Saved entries:
################
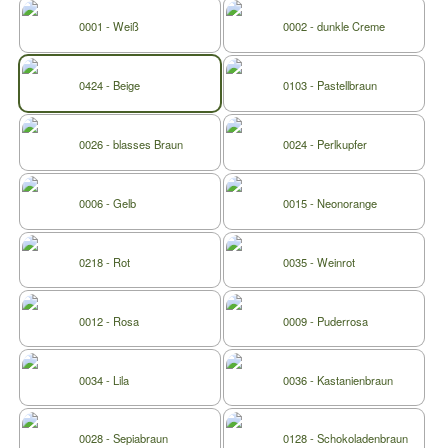
0001 - Weiß
0002 - dunkle Creme
0424 - Beige
0103 - Pastellbraun
0026 - blasses Braun
0024 - Perlkupfer
0006 - Gelb
0015 - Neonorange
0218 - Rot
0035 - Weinrot
0012 - Rosa
0009 - Puderrosa
0034 - Lila
0036 - Kastanienbraun
0028 - Sepiabraun
0128 - Schokoladenbraun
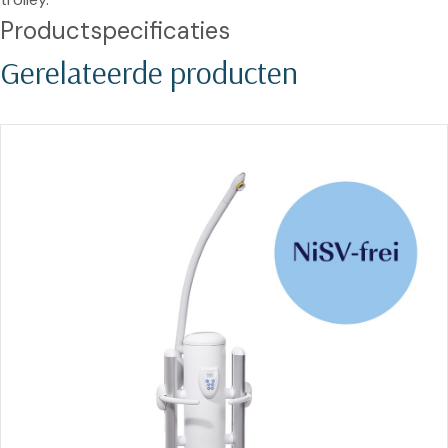
Productspecificaties
Gerelateerde producten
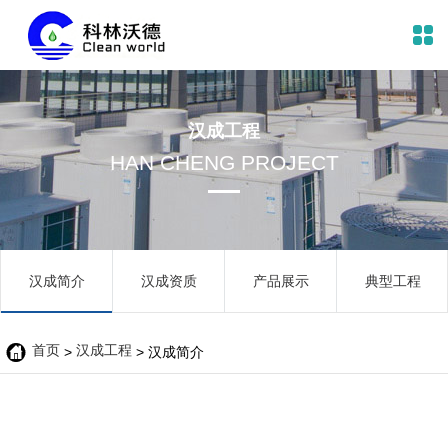
汉成工程
HAN CHENG PROJECT
汉成简介
汉成资质
产品展示
典型工程
首页
汉成工程

>
> 汉成简介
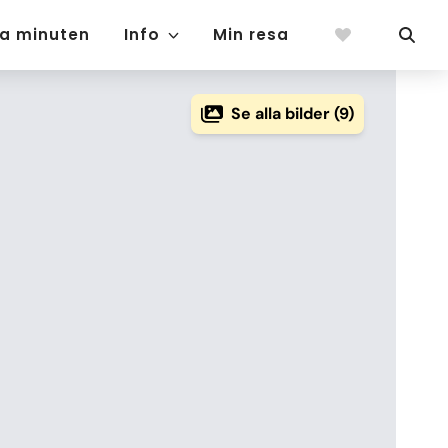
ta minuten
Info
Min resa
Se alla bilder (9)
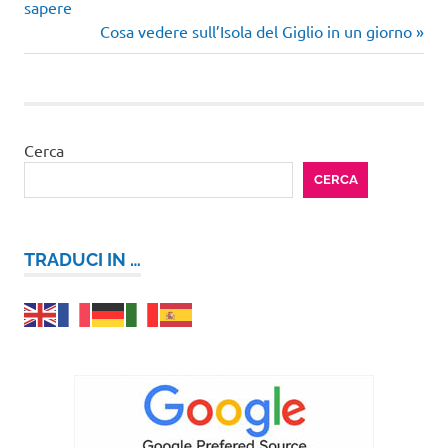
precedente:
sapere
articoli
Articolo
Cosa vedere sull’Isola del Giglio in un giorno
successivo:
Cerca
CERCA
TRADUCI IN …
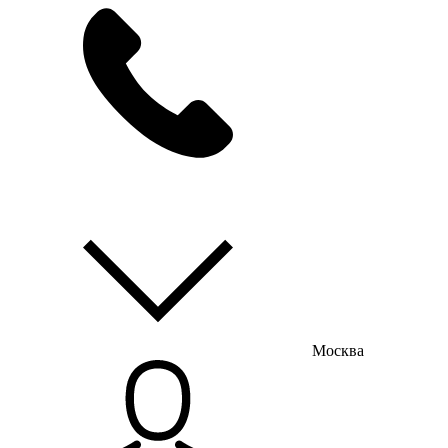
мы на связи
пн-пт с 9:00 до 18:00
Москва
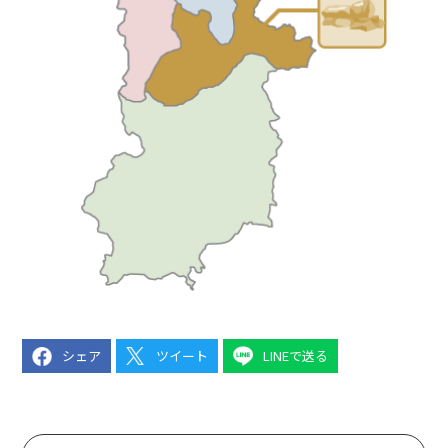
シェア
ツイート
LINEで送る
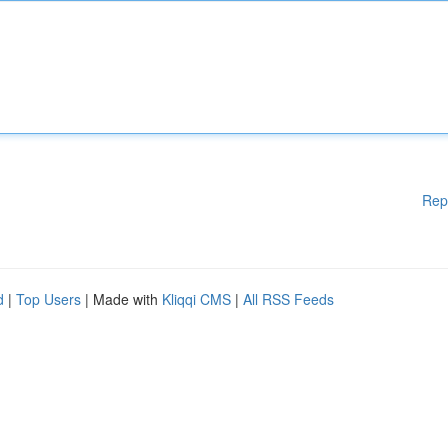
Rep
d
|
Top Users
| Made with
Kliqqi CMS
|
All RSS Feeds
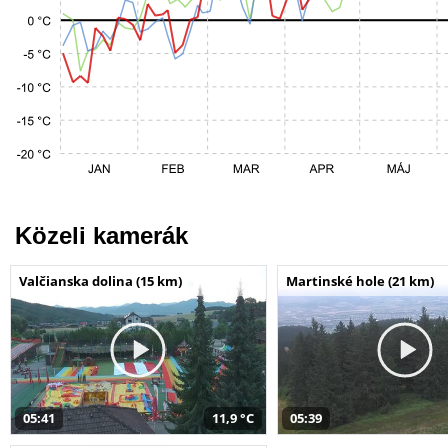
Közeli kamerák
Valčianska dolina (15 km)
Martinské hole (21 km)
05:41
11,9 °C
05:39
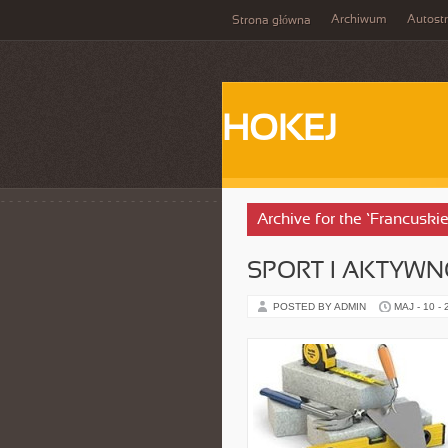
Archiwum
Autost
Strona główna
HOKEJ
Archive for the ‘Francuski
SPORT I AKTYW
POSTED BY ADMIN
MAJ - 10 -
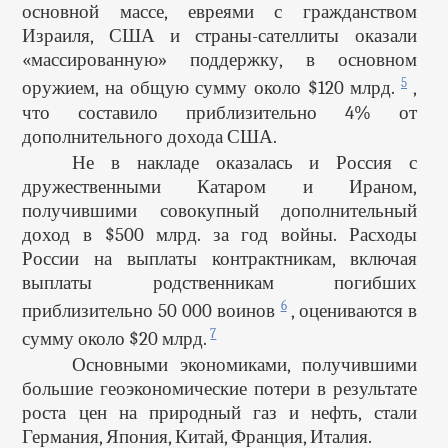
основной массе, евреями с гражданством
Израиля, США и страны-сателлиты оказали
«массированную» поддержку, в основном
5
оружием, на общую сумму около $120 млрд.
,
что составило приблизительно 4% от
дополнительного дохода США.
Не в накладе оказалась и Россия с
дружественными Катаром и Ираном,
получившими совокупный дополнительный
доход в $500 млрд. за год войны. Расходы
России на выплаты контрактникам, включая
выплаты родственникам погибших
6
приблизительно 50 000 воинов
, оцениваются в
7
сумму около $20 млрд.
Основными экономиками, получившими
большие геоэкономические потери в результате
роста цен на природный газ и нефть, стали
Германия, Япония, Китай, Франция, Италия.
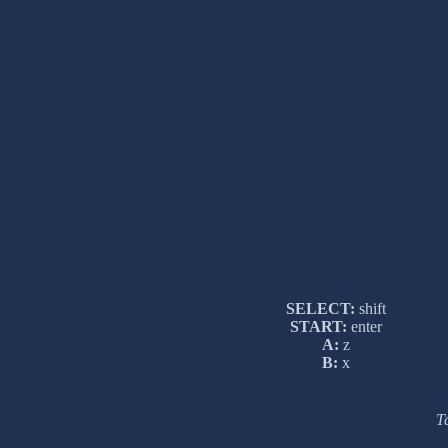
SELECT:
shift
START:
enter
A:
z
B:
x
Т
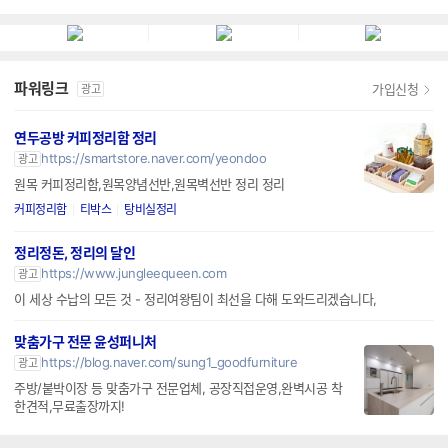
파워링크
가입신청
광고
연두공방 커피정리함 정리
https://smartstore.naver.com/yeondoo
광고
원목 커피정리함,원목양념선반,원목벽선반 정리 정리
커피정리함
티박스
탕비실정리
정리정돈, 정리의 달인
https://www.jungleequeen.com
광고
이 세상 수납의 모든 것 - 정리여왕팀이 최선을 다해 도와드리겠습니다,
맞춤가구 전문 윤성퍼니처
https://blog.naver.com/sung1_goodfurniture
광고
주방/붙박이장 등 맞춤가구 전문업체, 공장직접운영,완벽시공 착
한견적,무료출장까지!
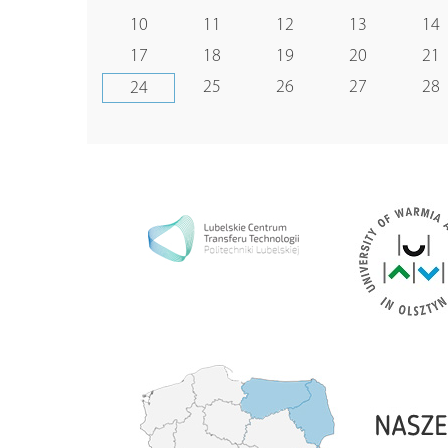
10
11
12
13
14
17
18
19
20
21
25
26
27
28
24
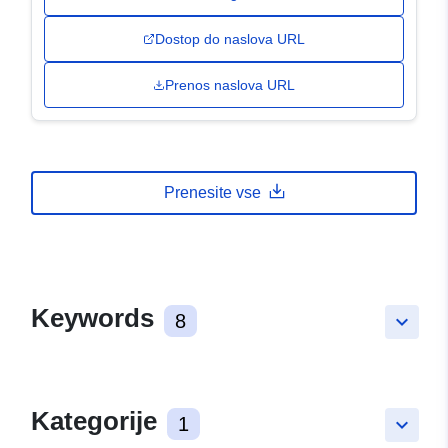
Dostop do naslova URL
Prenos naslova URL
Prenesite vse
Keywords
8
keyboard_arrow_down
Kategorije
1
keyboard_arrow_down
################
§ **Work instruction**: Return the entries verbatim without images.

§ **Answer space**:
0001 - Weiß
0002 - dunkle Creme
0424 - Beige
0103 - Pastellbraun
0026 - blasses Braun
0024 - Perlkupfer
0006 - Gelb
0015 - Neonorange
0218 - Rot
0035 - Weinrot
0012 - Rosa
0009 - Puderrosa
0034 - Lila
0036 - Kastanienbraun
0028 - Sepiabraun
0128 - Schokoladenbraun
Productspecificaties
Gerelateerde producten
汉成工程
HAN CHENG PROJECT
汉成简介
汉成资质
产品展示
典型工程
首页
汉成工程

>
> 汉成简介
ta minuten
Info
Min resa
Se alla bilder (9)
precedente:
sapere
articoli
Articolo
Cosa vedere sull’Isola del Giglio in un giorno
successivo:
Cerca
CERCA
TRADUCI IN …
мы на связи
пн-пт с 9:00 до 18:00
Москва
シェア
ツイート
LINEで送る
Rep
d
|
Top Users
| Made with
Kliqqi CMS
|
All RSS Feeds
Közeli kamerák
Valčianska dolina (15 km)
Martinské hole (21 km)
05:41
11,9 °C
05:39
Archiwum
Autost
Strona główna
HOKEJ
Archive for the ‘Francuski
SPORT I AKTYW
POSTED BY ADMIN
MAJ - 10 -
основной массе, евреями с гражданством
Израиля, США и страны-сателлиты оказали
«массированную» поддержку, в основном
5
оружием, на общую сумму около $120 млрд.
,
что составило приблизительно 4% от
дополнительного дохода США.
Не в накладе оказалась и Россия с
дружественными Катаром и Ираном,
получившими совокупный дополнительный
доход в $500 млрд. за год войны. Расходы
России на выплаты контрактникам, включая
выплаты родственникам погибших
6
приблизительно 50 000 воинов
, оцениваются в
7
сумму около $20 млрд.
Основными экономиками, получившими
большие геоэкономические потери в результате
роста цен на природный газ и нефть, стали
Германия, Япония, Китай, Франция, Италия.
SELECT:
shift
START:
enter
A:
z
B:
x
Т
파워링크
가입신청
광고
연두공방 커피정리함 정리
https://smartstore.naver.com/yeondoo
광고
원목 커피정리함,원목양념선반,원목벽선반 정리 정리
커피정리함
티박스
탕비실정리
정리정돈, 정리의 달인
https://www.jungleequeen.com
광고
이 세상 수납의 모든 것 - 정리여왕팀이 최선을 다해 도와드리겠습니다,
맞춤가구 전문 윤성퍼니처
https://blog.naver.com/sung1_goodfurniture
광고
주방/붙박이장 등 맞춤가구 전문업체, 공장직접운영,완벽시공 착
한견적,무료출장까지!
10
11
12
13
14
17
18
19
20
21
25
26
27
28
24
Dostop do naslova URL
Prenos naslova URL
Prenesite vse
Keywords
8
keyboard_arrow_down
Kategorije
1
keyboard_arrow_down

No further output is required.